Contrary to concerns that these regulations would stifle businesses, the EPA estimates that just one provision of the act – 1990 amendments that target acid rain – will yield an economic benefit of $2 trillion by 2020, at an enforcement cost of $65 billion. Already, the ALA's report notes that America's gross domestic product has grown by 246 percent since the Act was passed – even as emissions of the six main pollutants it targets have fallen by 71 percent. 

Despite these gains, not everyone is seeing cleaner skies. The ALA found that 18 million Americans “live in 12 counties with unhealthful levels of all three [pollutants tracked in the study]: ozone and short-term and year-round particle pollution.” And even as ozone and year-round particle pollution have dropped, it observed “an unrelenting increase in dangerous spikes in particle pollution.”

For both short-term “spikes” and a year-round presence of dust, smoke, and soot particles, California cities topped the rankings, and some, like Bakersfield in the Central Valley, indeed saw an increase in this type of pollution.

The Golden State’s hill-and-valley topography helps create “thermal inversions,” layers of warm air that trap smog in low-lying areas. While cities like Los Angeles have been grappling with this problem for decades, Professor Anastasio says that recent environmental changes may have driven the latest increase.

“My guess is that the California drought is partially responsible for making fine particle ... pollution worse since 2010,” he writes in an email. “Winter rains clean the air of particles, but we had little precipitation for the past five years, until this year.”

Professor Cappa, his colleague at UC-Davis’s Air Quality Research Center, adds that the drought has brought an increase of wildfires. “We've had a lot of pretty bad fire seasons lately, which can really lead to poor air quality,” he says.

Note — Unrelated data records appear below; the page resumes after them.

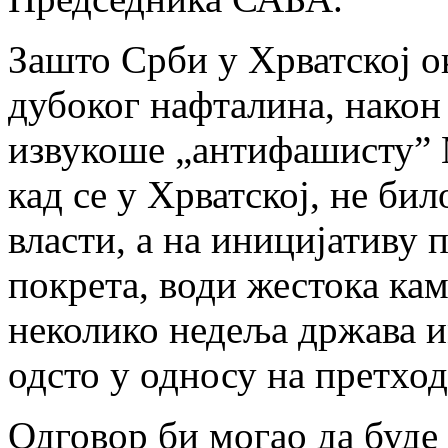
Зашто Срби у Хрватској о
дубоког нафталина, након
извукоше „антифашисту” 
кад се у Хрватској, не бил
власти, а на иницијативу
покрета, води жестока ка
неколико недеља држава и
одсто у односу на претхо
Одговор би могао да буде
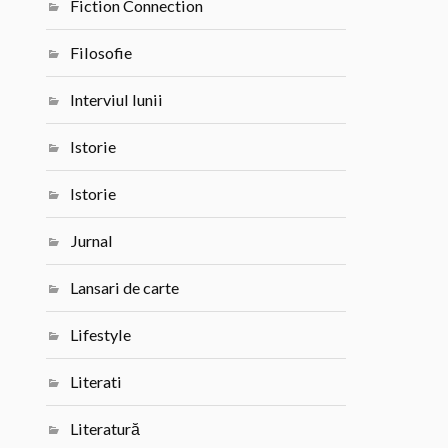
Fiction Connection
Filosofie
Interviul lunii
Istorie
Istorie
Jurnal
Lansari de carte
Lifestyle
Literati
Literatură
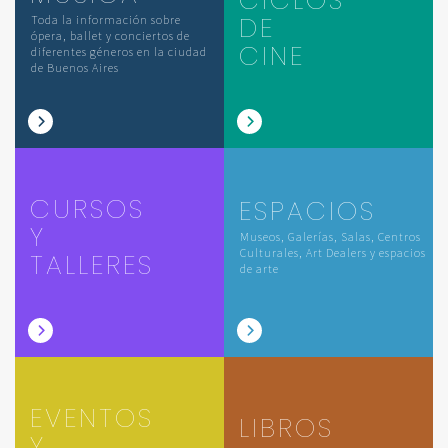
DE
Toda la información sobre
ópera, ballet y conciertos de
CINE
diferentes géneros en la ciudad
de Buenos Aires
CURSOS
ESPACIOS
Y
Museos, Galerías, Salas, Centros
Culturales, Art Dealers y espacios
TALLERES
de arte
EVENTOS
LIBROS
Y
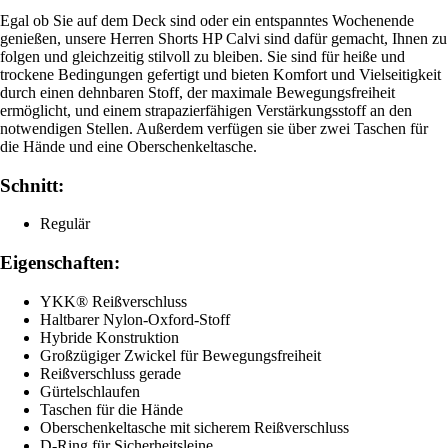
Egal ob Sie auf dem Deck sind oder ein entspanntes Wochenende
genießen, unsere Herren Shorts HP Calvi sind dafür gemacht, Ihnen zu
folgen und gleichzeitig stilvoll zu bleiben. Sie sind für heiße und
trockene Bedingungen gefertigt und bieten Komfort und Vielseitigkeit
durch einen dehnbaren Stoff, der maximale Bewegungsfreiheit
ermöglicht, und einem strapazierfähigen Verstärkungsstoff an den
notwendigen Stellen. Außerdem verfügen sie über zwei Taschen für
die Hände und eine Oberschenkeltasche.
Schnitt:
Regulär
Eigenschaften:
YKK® Reißverschluss
Haltbarer Nylon-Oxford-Stoff
Hybride Konstruktion
Großzügiger Zwickel für Bewegungsfreiheit
Reißverschluss gerade
Gürtelschlaufen
Taschen für die Hände
Oberschenkeltasche mit sicherem Reißverschluss
D-Ring für Sicherheitsleine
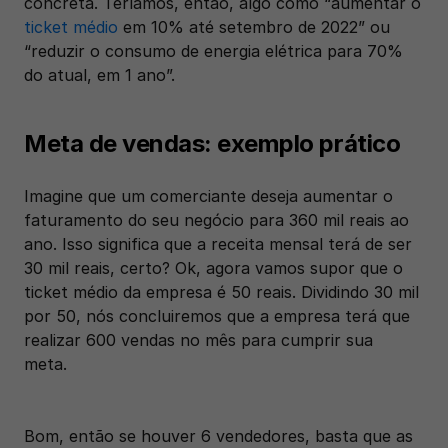
concreta. Teríamos, então, algo como “aumentar o 
ticket médio
 em 10% até setembro de 2022” ou 
“reduzir o consumo de energia elétrica para 70% 
do atual, em 1 ano”.
Meta de vendas: exemplo prático 
Imagine que um comerciante deseja aumentar o 
faturamento do seu negócio para 360 mil reais ao 
ano. Isso significa que a receita mensal terá de ser 
30 mil reais, certo? Ok, agora vamos supor que o 
ticket médio da empresa é 50 reais. Dividindo 30 mil 
por 50, nós concluiremos que a empresa terá que 
realizar 600 vendas no mês para cumprir sua 
meta. 
Bom, então se houver 6 vendedores, basta que as 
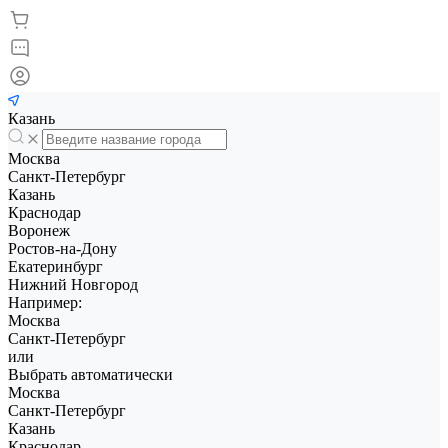
Казань
Москва
Санкт-Петербург
Казань
Краснодар
Воронеж
Ростов-на-Дону
Екатеринбург
Нижний Новгород
Например:
Москва
Санкт-Петербург
или
Выбрать автоматически
Москва
Санкт-Петербург
Казань
Краснодар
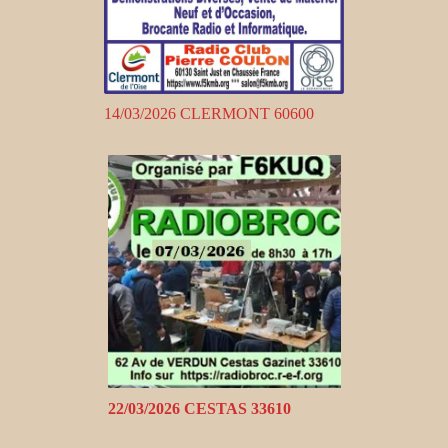
14/03/2026 CLERMONT 60600
22/03/2026 CESTAS 33610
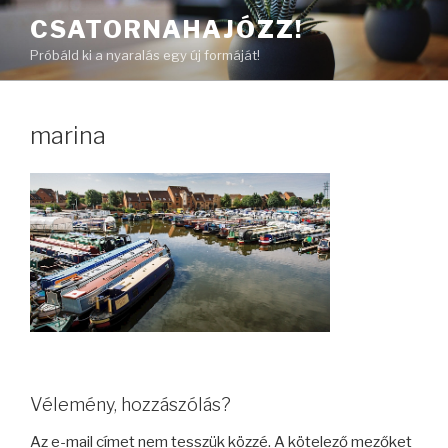
Tartalomhoz
CSATORNAHAJÓZZ!
Próbáld ki a nyaralás egy új formáját!
marina
Vélemény, hozzászólás?
Az e-mail címet nem tesszük közzé.
A kötelező mezőket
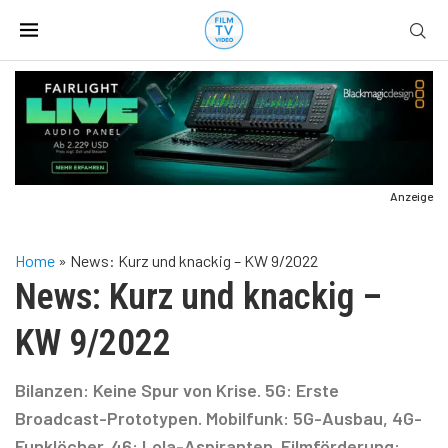
Anzeige
Home
»
News: Kurz und knackig – KW 9/2022
News: Kurz und knackig –
KW 9/2022
Bilanzen: Keine Spur von Krise. 5G: Erste
Broadcast-Prototypen. Mobilfunk: 5G-Ausbau, 4G-
Funklöcher. 46: Lola-Aspiranten. Filmförderung:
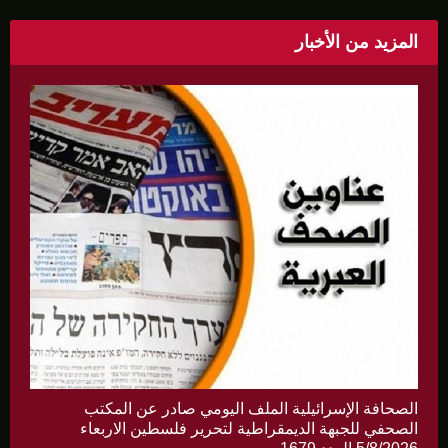
المزيد من الأخبار
الصحافة الإسرائيلية الملف اليومي صادر عن المكتب
الصحفي للجبهة الديمقراطية لتحرير فلسطين الاربعاء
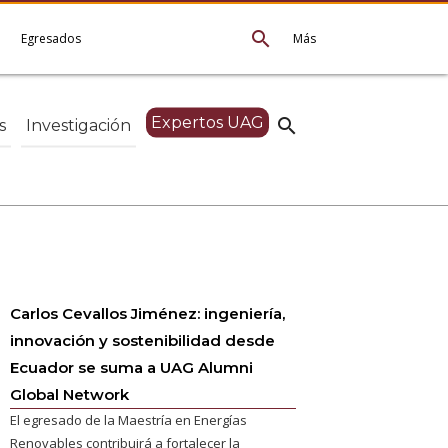
search
e
Egresados
Más
Expertos UAG
search
s
Investigación
Carlos Cevallos Jiménez: ingeniería,
innovación y sostenibilidad desde
Ecuador se suma a UAG Alumni
Global Network
El egresado de la Maestría en Energías
Renovables contribuirá a fortalecer la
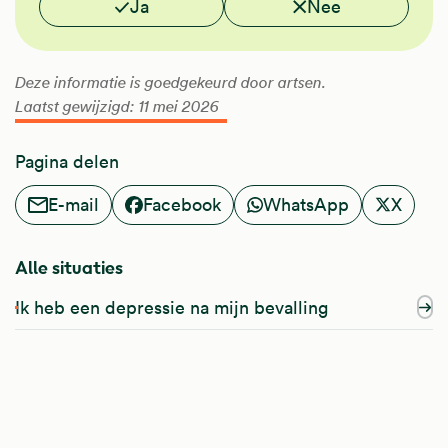
Ja
Nee
Deze informatie is goedgekeurd door artsen.
Laatst gewijzigd: 11 mei 2026
Pagina delen
E-mail
Facebook
WhatsApp
X
Alle situaties
Ik heb een depressie na mijn bevalling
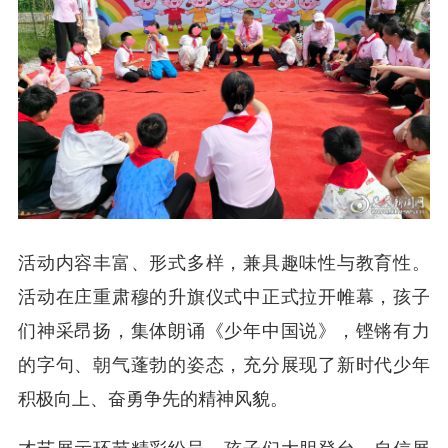
活动内容丰富、形式多样，兼具趣味性与教育性。
活动在庄重肃穆的升旗仪式中正式拉开帷幕，孩子
们神采昂扬，集体朗诵《少年中国说》，铿锵有力
的字句、朝气蓬勃的姿态，充分展现了新时代少年
积极向上、奋勇争先的精神风貌。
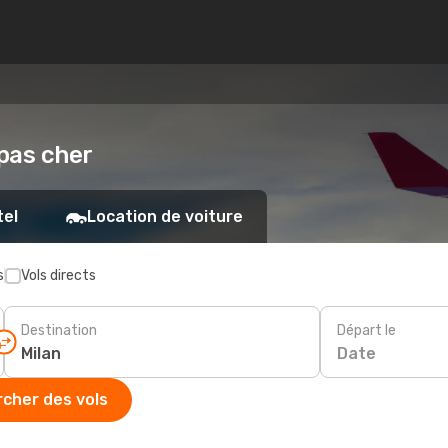
 pas cher
tel
Location de voiture
s
Vols directs
Destination
Départ le
Date
cher des vols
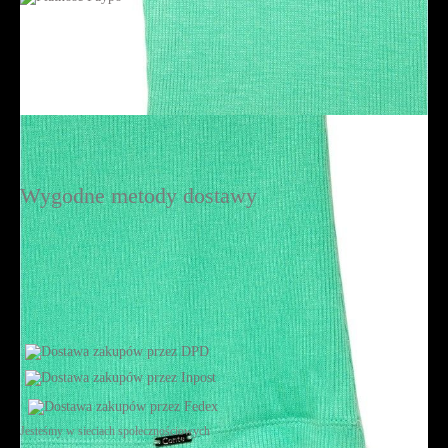
Wygodne metody dostawy
Jesteśmy w sieciach społecznościowych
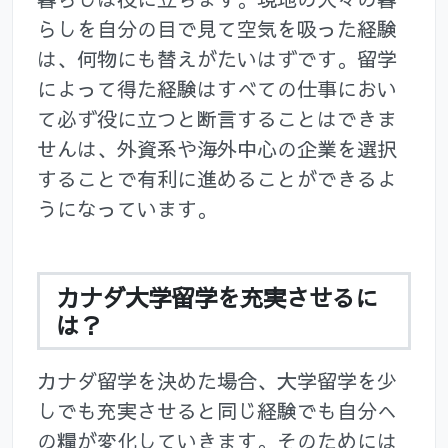
らしを自分の目で見て空気を吸った経験
は、何物にも替えがたいはずです。留学
によって得た経験はすべての仕事におい
て必ず役に立つと断言することはできま
せんは、外資系や海外中心の企業を選択
することで有利に進めることができるよ
うになっています。
カナダ大学留学を充実させるに
は？
カナダ留学を決めた場合、大学留学を少
しでも充実させると同じ経験でも自分へ
の糧が変化していきます。そのためには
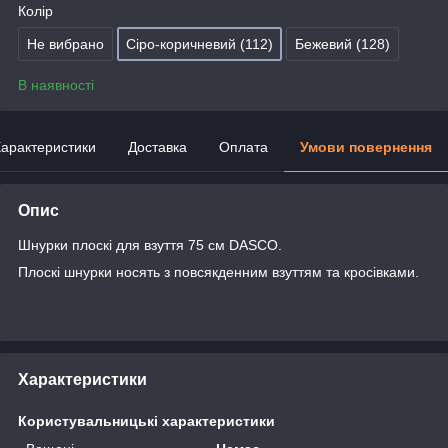
Колір
Не вибрано
Сіро-коричневий (112)
Бежевий (128)
В наявності
арактеристики
Доставка
Оплата
Умови повернення
Опис
Шнурки плоскі для взуття 75 см DASCO.
Плоскі шнурки носять з повсякденним взуттям та кросівками.
Характеристики
Користувальницькі характеристики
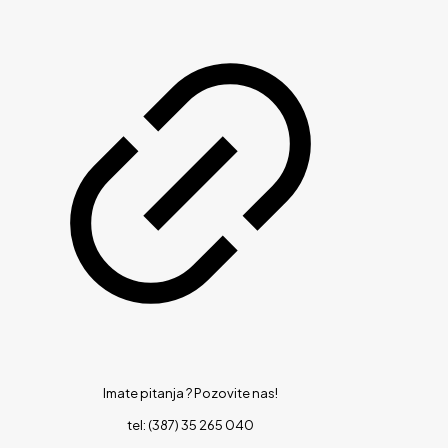
Imate pitanja ?
Pozovite nas!
tel: (387) 35 265 040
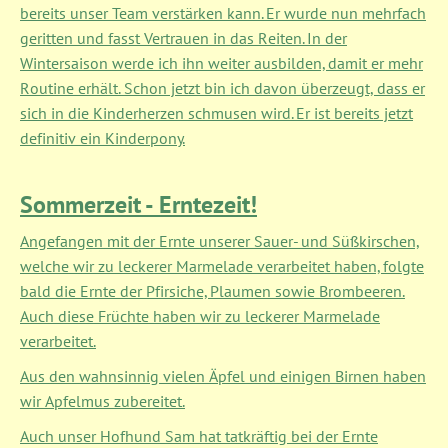
bereits unser Team verstärken kann. Er wurde nun mehrfach
geritten und fasst Vertrauen in das Reiten. In der
Wintersaison werde ich ihn weiter ausbilden, damit er mehr
Routine erhält. Schon jetzt bin ich davon überzeugt, dass er
sich in die Kinderherzen schmusen wird. Er ist bereits jetzt
definitiv ein Kinderpony.
Sommerzeit - Erntezeit!
Angefangen mit der Ernte unserer Sauer- und Süßkirschen,
welche wir zu leckerer Marmelade verarbeitet haben, folgte
bald die Ernte der Pfirsiche, Plaumen sowie Brombeeren.
Auch diese Früchte haben wir zu leckerer Marmelade
verarbeitet.
Aus den wahnsinnig vielen Äpfel und einigen Birnen haben
wir Apfelmus zubereitet.
Auch unser Hofhund Sam hat tatkräftig bei der Ernte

Cappa cautions against making too much of the recent increase. “We want to pay attention to those [spikes],” he explains, “but we don't necessarily want to overly worry right away, because that ... probably is linked to short-term changes in meteorology and climate in the area.”

Both droughts and wildfires, he points out, are linked to climate change, meaning that curbing them could require stemming CO2 emissions. But at the same time, environmental advocate Nayamin Martinez also sees a need for stronger regulations at the local level.

Ms. Martinez serves as director of the Central California Environmental Justice Network (CCEJN); in her group’s view, the San Joaquin Valley Air Pollution Control District, which oversees emissions-reduction plans in Bakersfield, Fresno, and some of the other most-polluted cities, “could be coming up with regulations that are more stringent that could protect our air.”

In a phone interview with the Monitor, Martinez points to one recent success in this effort: Advocacy from CCEJN and other environmental groups convinced California’s Air Resources Board to reject San Joaquin’s plan to reduce particulate pollution, requiring it to come up with a more aggressive one.

In the nation's remaining pollution pockets, the ALA’s research bolsters the case for improvements like these.

When Martinez spoke with the Monitor on Wednesday afternoon, the local ALA chapter had already briefed her on the latest report. “Having this type of national organization coming out with this information really backs up our argument,” she says.